Exercise objective =
Everything in the entries except the pictures must be repeated exactly.

Records for the exercise =
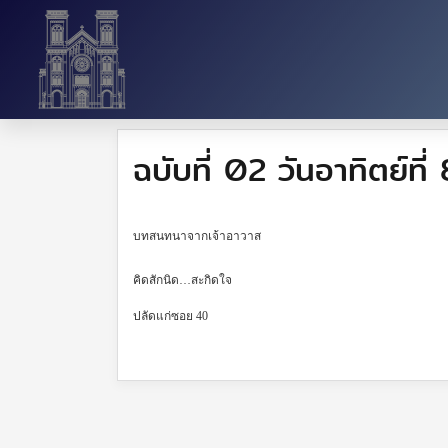
ฉบับที่ 02 วันอาทิตย์ท
บทสนทนาจากเจ้าอาวาส
คิดสักนิด…สะกิดใจ
ปลัดแก่ซอย
40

Reply to the exercise =
ฉบับที่ 02 วันอาทิตย์ท
บทสนทนาจากเจ้าอาวาส
คิดสักนิด…สะกิดใจ
ปลัดแก่ซอย
40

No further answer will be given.